In my book, I will take a close look at the depiction of war and Indian military history in Bollywood movies. I will do this by examining some selected ‘classics’ of the Bollywood war movie genre; by closely ‘reading’ these movies, I will inquire into what they say about the Indian cinematic imagination with regards to—among other things—patriotism, militarism, and nationalism, and how they act to reinforce supposed ‘Indian values’ in the process. Because Bollywood both reflects and constructs India and Indians’ self-image, this examination will reveal too the Indian popular imagination in these domains; how can Indians come to understand themselves and their nation through the Bollywood representation of war?

Surprisingly enough, despite India having waged these four wars in the space of merely fifty-one years, the Bollywood war movie genre is a relatively unpopulated one, and moreover, few of its movie have been commercial or critical successes. The Bollywood war movie is not necessarily an exemplary example of the Bollywood production; some of these movies did not rise to the level of cinematic or popular classics though their songs often did. This puzzling anomaly is matched correspondingly by the poor state of military history scholarship in India. My book aims to address this imbalance in two ways. First, by examining the Bollywood war movie itself as a movie critic might, it will show how these movies succeed or fail as movies qua movies and as war movies in particular. (Not all Bollywood war movies feature war as a central aspect, as opposed to offering a backdrop for the central character’s heroics, sometimes captured in typical Bollywood formulas of the romantic musical. This is in stark contrast to the specialized Hollywood war movie, of which there are many stellar examples in its history.) Second, by paying attention to the place of these wars in Indian popular culture, I will contribute to a broader history of these wars and their role in the construction of the idea of India. Nations are sustained by dreams and concrete achievement alike.
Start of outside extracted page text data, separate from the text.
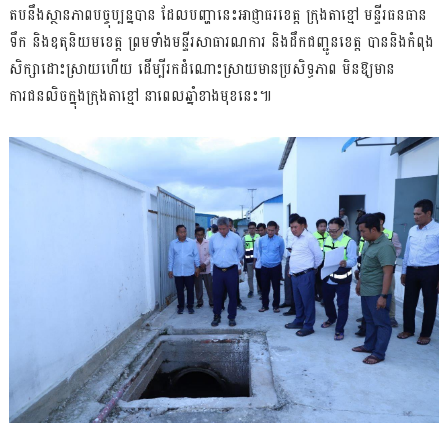
តបនឹងស្ថានភាពបច្ចុប្បន្នបាន ដែលបញ្ហានេះអាជ្ញាធរខេត្ត ក្រុងតាខ្មៅ មន្ទីរធនធាន
ទឹក និងឧតុនិយមខេត្ត ព្រមទាំងមន្ទីរសាធារណការ និងដឹកជញ្ជូនខេត្ត បាននិងកំពុង
សិក្សាដោះស្រាយហើយ ដើម្បីរកដំណោះស្រាយមានប្រសិទ្ធភាព មិនឱ្យមាន
ការជនលិចក្នុងក្រុងតាខ្មៅ នាពេលឆ្នាំខាងមុខនេះ៕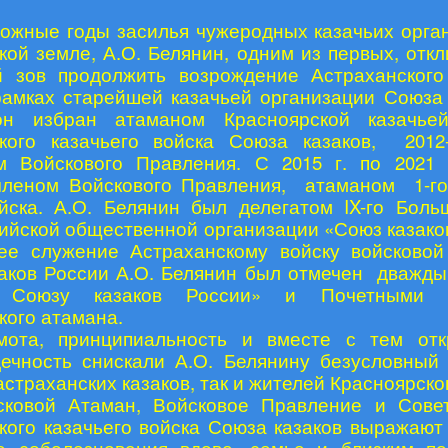
ложные годы засилья чужеродных казачьих орга
кой земле, А.О. Белянин, одним из первых, откл
 зов продолжить возрождение Астраханского
рамках старейшей казачьей организации Союза 
он избран атаманом Красноярской казачье
кого казачьего войска Союза казаков, 2012-
м Войскового Правления. С 2015 г. по 2021 
леном Войскового Правления, атаманом 1-го
йска. А.О. Белянин был делегатом IX-го Боль
йской общественной организации «Союз казаков
ее служение Астраханскому войску войсково
аков России А.О. Белянин был отмечен дважд
 Союзу казаков России» и Почетными г
кого атамана.
мота, принципиальность и вместе с тем отк
ечность снискали А.О. Белянину безусловный 
астраханских казаков, так и жителей Красноярско
сковой Атаман, Войсковое Правление и Совет
кого казачьего войска Союза казаков выражают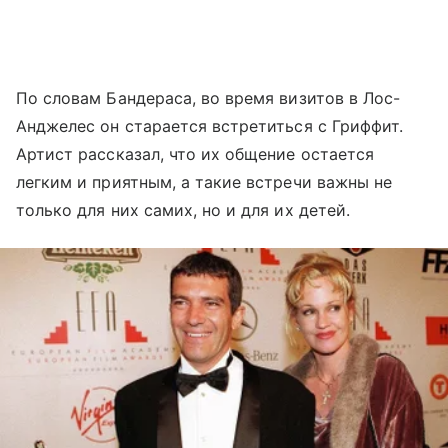
По словам Бандераса, во время визитов в Лос-
Анджелес он старается встретиться с Гриффит.
Артист рассказал, что их общение остается
легким и приятным, а такие встречи важны не
только для них самих, но и для их детей.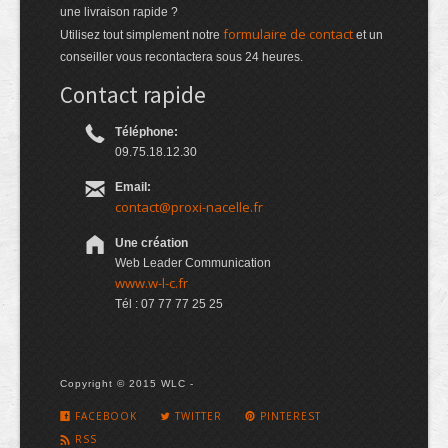
une livraison rapide ?
formulaire de contact
Utilisez tout simplement notre
et un
conseiller vous recontactera sous 24 heures.
Contact rapide
Téléphone:
09.75.18.12.30
Email:
contact@proxi-nacelle.fr
Une création
Web Leader Communication
www.w-l-c.fr
Tél : 07 77 77 25 25
Copyright © 2015 WLC -
FACEBOOK
TWITTER
PINTEREST
RSS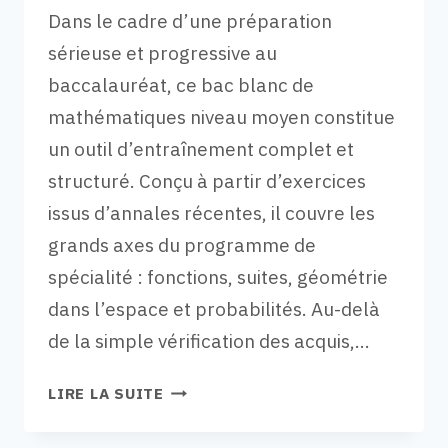
Dans le cadre d’une préparation
sérieuse et progressive au
baccalauréat, ce bac blanc de
mathématiques niveau moyen constitue
un outil d’entraînement complet et
structuré. Conçu à partir d’exercices
issus d’annales récentes, il couvre les
grands axes du programme de
spécialité : fonctions, suites, géométrie
dans l’espace et probabilités. Au-delà
de la simple vérification des acquis,…
BAC
LIRE LA SUITE
BLANC
MATHS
After a brief historical introduction to Bollywood, I will critically analyze selected movies–(Haqeeqat, 1971, Aakraman, Lalkaar, Border, Hindustan Ki Kasam, Hum Dono, Lakshya, LOC Kargil, Deewar (2004 version), Shaurya, Tango Charlie, and Vijeta)–beginning with post-WWII classics and chronologically moving on to more contemporary offerings. Along the way, I hope to uncover–in a non-academic idiom–changing ideas of the Indian nation, its peoples, and the Indian understanding of war and its relationship to Indian politics and culture as Bollywood has seen it. This book will blend cinematic and cultural criticism with military history; the wars depicted in these movies serve as factual backdrop for their critical analysis. I will read these movies like texts, examining their form and content to explore what they teach us about Bollywood’s attitudes about war, the effects of its violence on human beings, on the role of violence in human lives, on how romantic love finds expression in times of war, how bravery, cowardice, and loyalty are depicted on the screen. I will explore questions like: What does Bollywood (India) think war is? What does it think happens on a battlefield? Why is war important to India? What does Bollywood think India is, and why does it need defending from external enemies? Who are these ‘external enemies’ and why do they threaten India? How does Bollywood understand the military’s role in India and in the Indian imagination? And so on.